Eric served the Cub Scouts as a leader and “Voice of the Pinewood Derby,” even after his sons left Scouts, PAL Soccer Coach, BH Youth Soccer Club coach and board member, Berkeley Swim Club Board President, and Republican Municipal Committee Member, District 3. 

The Probsts were introduced by Anthony and Maureen Pergola who raised their children “side by side” in this community with the Probsts.

Elisa said when she learned they were to receive the Good Scout Award, she thought about why she volunteered. “After a lot of soul searching, I realized it is part of my being, my DNA. It is who I am.”  She spoke of growing up with parents and grandparents who volunteered. She thanked everyone who “supported me with everything I’ve done in town … if even one person or child has a positive experience or sense of comfort and peace as a result of my service, I am satisfied.”
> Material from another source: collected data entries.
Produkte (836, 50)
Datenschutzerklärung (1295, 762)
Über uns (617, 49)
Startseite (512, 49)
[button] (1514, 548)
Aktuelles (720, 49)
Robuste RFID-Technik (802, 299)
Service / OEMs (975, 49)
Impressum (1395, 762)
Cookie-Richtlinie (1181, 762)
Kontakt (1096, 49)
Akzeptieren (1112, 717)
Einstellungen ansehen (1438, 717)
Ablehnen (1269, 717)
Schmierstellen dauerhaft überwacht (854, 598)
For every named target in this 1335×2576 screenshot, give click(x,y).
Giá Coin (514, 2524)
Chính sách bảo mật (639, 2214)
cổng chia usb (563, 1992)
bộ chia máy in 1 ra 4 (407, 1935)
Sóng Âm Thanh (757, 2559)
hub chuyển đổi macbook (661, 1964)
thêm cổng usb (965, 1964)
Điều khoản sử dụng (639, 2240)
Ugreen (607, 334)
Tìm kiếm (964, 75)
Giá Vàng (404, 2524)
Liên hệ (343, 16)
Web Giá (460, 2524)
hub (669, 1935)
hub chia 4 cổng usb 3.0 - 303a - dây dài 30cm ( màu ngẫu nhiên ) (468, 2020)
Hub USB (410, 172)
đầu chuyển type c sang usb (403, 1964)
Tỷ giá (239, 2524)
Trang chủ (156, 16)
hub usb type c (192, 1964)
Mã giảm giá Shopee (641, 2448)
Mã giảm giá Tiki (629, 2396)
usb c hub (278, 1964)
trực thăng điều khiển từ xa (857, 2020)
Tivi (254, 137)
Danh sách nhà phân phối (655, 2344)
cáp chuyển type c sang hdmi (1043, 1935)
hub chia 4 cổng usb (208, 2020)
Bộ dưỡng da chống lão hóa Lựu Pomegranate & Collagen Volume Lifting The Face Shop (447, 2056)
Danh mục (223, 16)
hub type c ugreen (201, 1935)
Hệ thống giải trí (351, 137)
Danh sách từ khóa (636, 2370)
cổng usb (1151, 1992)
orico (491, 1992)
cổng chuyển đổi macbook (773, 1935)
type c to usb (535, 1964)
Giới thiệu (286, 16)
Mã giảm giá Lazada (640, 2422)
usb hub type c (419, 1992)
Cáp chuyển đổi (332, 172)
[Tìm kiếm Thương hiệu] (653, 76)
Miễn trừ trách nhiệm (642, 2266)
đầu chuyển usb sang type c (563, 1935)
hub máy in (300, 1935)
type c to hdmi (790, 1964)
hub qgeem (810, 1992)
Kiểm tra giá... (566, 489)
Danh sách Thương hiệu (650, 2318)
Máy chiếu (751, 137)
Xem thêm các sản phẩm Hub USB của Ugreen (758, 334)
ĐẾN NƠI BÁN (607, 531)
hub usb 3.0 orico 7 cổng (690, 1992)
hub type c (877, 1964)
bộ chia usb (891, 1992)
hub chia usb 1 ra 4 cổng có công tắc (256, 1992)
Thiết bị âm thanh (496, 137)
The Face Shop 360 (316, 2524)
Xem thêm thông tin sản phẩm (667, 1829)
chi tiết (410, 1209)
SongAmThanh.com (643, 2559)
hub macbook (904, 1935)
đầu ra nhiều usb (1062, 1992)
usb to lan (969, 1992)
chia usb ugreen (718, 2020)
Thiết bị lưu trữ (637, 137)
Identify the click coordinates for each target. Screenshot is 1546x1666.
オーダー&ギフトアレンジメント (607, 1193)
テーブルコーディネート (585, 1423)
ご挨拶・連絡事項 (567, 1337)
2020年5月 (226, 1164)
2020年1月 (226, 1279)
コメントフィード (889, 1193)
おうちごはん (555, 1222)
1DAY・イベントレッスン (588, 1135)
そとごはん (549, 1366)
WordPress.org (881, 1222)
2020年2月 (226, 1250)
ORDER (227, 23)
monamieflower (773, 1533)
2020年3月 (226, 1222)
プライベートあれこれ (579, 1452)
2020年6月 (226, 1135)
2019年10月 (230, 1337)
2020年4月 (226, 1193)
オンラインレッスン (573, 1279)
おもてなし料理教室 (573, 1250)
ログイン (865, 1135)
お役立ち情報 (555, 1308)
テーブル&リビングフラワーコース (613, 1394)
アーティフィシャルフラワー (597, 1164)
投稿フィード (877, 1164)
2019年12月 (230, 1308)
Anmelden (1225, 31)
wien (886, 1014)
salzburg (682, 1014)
Eric said he found it “funny they are honoring somebody who can’t start a fire and whose claim to fame is having a big mouth and announcing Pinewod Derby races.” He thanked “friends who are here, who make living in this community so very special” and the boys he coached over the years. 

Berkeley Heights has a very active Scouting program for more than 170 youth in three Cub Scout packs (for boys and girls ages 7 to 11 years) and two Boy Scout troops (for boys ages 11-18), sponsored by the Rotary Club of Berkeley Heights. Berkeley Heights is a part of the Watchung Mountain District of the Patriots’ Path Council, Boy Scouts of America.  In this district, some 3,000 youth are served by over 70 Scouting units throughout Union, Morris and Somerset Counties.